E*TRADE (ETFC) reported net income of 12 cents per share for the first quarter of 2013, which was in line with analysts expectations. E*TRADE reported a large loss in the previous quarter because of one-time chargers. E*TRADE did miss analysts expectations on the top line revenue number. Analysts expected the online broker to report revenue of $438 million, and they reported $420 million.
E*TRADE reported Daily Average Revenue Trades (DARTs) of 149,000 in the first quarter. That number is 5 percent lower than the same quarter a year ago, but 16 percent higher than the fourth quarter of 2012. Net new brokerage accounts were 30,000 in the first quarter, which far outpaced the 10,000 in the previous quarter, but it was still well short of the 46,000 new accounts in the same quarter a year ago.
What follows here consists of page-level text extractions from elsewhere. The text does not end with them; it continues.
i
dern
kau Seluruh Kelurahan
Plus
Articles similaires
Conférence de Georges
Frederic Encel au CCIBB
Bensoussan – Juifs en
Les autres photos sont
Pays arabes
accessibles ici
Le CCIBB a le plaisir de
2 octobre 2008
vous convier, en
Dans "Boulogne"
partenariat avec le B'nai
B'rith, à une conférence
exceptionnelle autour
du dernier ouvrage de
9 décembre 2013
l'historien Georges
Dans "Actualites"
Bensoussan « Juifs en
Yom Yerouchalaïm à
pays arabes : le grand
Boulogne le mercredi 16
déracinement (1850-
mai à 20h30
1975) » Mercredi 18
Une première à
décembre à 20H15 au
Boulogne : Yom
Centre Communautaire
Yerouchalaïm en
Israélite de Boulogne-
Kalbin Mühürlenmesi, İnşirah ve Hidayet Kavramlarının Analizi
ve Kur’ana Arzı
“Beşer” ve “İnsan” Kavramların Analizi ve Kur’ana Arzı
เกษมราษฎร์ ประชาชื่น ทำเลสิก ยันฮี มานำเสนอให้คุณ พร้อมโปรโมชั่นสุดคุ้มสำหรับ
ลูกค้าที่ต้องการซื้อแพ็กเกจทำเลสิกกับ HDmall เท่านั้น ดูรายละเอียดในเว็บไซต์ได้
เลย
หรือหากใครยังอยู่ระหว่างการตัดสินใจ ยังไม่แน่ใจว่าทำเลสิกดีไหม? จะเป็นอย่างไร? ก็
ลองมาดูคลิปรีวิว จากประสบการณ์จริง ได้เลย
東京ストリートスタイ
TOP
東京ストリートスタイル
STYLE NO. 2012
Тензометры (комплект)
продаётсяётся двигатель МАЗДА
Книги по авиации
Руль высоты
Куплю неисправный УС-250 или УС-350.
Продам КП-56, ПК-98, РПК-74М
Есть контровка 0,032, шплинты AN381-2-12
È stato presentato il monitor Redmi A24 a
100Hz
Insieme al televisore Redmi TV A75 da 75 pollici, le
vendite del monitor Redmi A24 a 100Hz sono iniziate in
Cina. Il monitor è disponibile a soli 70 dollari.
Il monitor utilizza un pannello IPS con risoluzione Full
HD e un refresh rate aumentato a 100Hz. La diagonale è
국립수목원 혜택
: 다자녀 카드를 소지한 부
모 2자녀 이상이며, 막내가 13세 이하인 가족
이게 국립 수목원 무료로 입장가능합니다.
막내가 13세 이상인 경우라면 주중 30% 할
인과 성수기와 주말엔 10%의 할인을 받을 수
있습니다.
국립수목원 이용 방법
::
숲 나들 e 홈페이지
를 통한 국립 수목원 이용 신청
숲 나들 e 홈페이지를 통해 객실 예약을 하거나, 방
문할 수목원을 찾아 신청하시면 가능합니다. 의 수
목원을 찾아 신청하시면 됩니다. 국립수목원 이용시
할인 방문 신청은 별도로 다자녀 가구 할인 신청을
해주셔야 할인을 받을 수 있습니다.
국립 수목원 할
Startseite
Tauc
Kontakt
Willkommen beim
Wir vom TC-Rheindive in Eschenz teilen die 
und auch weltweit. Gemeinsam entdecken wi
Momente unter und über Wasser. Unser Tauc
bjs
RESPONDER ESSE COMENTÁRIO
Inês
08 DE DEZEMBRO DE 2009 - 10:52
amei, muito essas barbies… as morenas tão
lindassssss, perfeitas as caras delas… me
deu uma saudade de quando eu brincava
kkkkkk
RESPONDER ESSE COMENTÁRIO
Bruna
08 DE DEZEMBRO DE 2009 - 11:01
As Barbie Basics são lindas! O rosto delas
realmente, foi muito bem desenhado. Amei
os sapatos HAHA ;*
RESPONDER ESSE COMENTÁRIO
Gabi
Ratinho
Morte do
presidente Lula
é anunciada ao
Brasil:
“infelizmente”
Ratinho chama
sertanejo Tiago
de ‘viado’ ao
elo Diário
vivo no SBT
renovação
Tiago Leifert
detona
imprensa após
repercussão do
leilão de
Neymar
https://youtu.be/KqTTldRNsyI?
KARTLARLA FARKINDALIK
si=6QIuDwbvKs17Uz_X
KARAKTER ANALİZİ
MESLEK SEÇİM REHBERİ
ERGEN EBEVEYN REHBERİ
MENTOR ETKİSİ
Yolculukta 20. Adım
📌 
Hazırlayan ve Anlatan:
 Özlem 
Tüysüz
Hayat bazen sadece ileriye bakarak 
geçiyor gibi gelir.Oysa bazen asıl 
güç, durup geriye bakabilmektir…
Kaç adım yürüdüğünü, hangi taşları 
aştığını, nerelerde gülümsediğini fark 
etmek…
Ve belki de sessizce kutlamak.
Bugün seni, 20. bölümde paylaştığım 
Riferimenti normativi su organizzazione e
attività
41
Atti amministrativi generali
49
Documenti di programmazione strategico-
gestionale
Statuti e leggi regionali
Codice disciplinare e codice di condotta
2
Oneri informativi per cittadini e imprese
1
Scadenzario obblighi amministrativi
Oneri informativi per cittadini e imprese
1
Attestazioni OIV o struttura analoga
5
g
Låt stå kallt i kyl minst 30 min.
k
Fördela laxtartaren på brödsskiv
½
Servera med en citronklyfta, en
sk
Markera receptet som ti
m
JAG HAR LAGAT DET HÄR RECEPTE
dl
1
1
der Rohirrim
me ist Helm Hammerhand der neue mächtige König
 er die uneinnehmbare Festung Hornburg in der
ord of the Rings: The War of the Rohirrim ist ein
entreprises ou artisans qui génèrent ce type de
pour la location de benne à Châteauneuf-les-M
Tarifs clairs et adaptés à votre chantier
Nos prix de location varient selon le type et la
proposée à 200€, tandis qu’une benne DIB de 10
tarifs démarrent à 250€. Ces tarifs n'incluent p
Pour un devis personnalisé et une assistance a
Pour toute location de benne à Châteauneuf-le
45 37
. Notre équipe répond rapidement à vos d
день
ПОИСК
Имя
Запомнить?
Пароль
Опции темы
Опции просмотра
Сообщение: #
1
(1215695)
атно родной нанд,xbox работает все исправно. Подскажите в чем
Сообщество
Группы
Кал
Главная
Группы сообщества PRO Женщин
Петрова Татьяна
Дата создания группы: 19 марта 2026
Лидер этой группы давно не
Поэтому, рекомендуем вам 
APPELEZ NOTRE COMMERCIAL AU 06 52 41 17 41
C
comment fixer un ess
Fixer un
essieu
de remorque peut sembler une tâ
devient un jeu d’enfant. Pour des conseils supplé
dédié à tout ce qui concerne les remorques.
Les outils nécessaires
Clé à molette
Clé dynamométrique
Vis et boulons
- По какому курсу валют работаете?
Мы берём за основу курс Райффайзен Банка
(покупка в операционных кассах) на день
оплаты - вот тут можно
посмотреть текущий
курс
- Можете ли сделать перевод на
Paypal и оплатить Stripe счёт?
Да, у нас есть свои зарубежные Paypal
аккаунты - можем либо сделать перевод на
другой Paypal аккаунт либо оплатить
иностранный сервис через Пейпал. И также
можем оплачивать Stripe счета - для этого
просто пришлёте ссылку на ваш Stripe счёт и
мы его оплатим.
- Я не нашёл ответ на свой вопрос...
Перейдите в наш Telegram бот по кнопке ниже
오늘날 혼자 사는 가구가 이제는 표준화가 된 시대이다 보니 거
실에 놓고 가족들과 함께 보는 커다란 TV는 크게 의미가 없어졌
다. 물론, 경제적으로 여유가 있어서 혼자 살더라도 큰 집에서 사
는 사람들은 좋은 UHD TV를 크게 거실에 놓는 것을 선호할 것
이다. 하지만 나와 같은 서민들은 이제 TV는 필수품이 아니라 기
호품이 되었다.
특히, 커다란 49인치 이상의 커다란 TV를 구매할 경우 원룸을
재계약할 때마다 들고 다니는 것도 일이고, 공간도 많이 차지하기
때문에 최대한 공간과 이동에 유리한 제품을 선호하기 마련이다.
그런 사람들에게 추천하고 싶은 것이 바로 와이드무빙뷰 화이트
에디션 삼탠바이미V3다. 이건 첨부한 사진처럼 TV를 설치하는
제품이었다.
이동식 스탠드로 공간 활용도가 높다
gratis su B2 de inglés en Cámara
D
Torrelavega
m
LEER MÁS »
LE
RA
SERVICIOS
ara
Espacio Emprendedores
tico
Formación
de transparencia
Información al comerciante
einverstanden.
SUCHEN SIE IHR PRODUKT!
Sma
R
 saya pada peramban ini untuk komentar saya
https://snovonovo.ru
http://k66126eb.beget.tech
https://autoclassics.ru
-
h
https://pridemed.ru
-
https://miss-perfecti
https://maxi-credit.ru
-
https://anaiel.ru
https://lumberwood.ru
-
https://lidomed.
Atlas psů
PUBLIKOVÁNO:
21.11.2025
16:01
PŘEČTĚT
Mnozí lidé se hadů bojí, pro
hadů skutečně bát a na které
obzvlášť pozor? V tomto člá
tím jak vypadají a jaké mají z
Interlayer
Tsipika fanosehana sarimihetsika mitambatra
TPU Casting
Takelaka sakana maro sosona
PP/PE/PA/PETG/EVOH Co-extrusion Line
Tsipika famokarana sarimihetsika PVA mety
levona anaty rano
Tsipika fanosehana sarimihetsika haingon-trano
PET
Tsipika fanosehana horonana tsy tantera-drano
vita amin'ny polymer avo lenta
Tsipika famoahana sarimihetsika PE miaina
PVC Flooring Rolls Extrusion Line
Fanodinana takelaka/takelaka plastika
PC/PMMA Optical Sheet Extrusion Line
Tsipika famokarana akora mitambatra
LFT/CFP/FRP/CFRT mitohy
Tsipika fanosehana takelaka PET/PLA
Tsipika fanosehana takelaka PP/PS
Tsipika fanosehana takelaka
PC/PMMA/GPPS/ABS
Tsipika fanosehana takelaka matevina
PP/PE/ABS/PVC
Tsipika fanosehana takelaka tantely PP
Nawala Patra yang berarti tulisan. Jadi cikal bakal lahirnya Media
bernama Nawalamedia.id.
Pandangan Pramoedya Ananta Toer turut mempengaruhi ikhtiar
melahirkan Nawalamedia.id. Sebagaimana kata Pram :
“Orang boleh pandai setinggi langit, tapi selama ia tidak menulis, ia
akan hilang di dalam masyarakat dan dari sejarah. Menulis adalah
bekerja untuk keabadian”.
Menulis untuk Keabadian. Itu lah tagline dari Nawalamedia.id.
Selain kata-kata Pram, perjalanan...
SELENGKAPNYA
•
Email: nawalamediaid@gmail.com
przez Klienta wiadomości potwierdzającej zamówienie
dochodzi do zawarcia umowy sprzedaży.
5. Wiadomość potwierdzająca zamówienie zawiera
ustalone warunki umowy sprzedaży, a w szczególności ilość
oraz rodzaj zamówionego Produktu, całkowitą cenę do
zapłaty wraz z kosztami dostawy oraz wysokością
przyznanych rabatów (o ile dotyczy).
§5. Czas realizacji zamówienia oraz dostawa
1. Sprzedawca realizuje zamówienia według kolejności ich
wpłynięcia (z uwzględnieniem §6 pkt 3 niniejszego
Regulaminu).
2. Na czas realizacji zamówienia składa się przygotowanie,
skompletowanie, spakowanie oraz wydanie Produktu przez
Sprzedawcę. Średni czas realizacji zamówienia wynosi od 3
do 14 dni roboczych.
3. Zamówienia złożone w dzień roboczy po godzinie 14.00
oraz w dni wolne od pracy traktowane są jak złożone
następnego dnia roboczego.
E*TRADE finished the first quarter with $219 billion in total customer assets, which is up from the $202 billion mark at this time a year ago. Net new brokerage assets were $3.1 billion in the first quarter.
The company’s loan portfolio ended the quarter at $10 billion. In the previous quarter it was $10.5 billion, so E*TRADE is still taking steps to lower the company’s risk level. The average commission per trade during the quarter was $11.30, which is the highest level in more than a year.
Despite the revenue miss, Wall Street seemed to react quite positively to this report. Shares of ETFC traded higher by about 3 percent on Friday.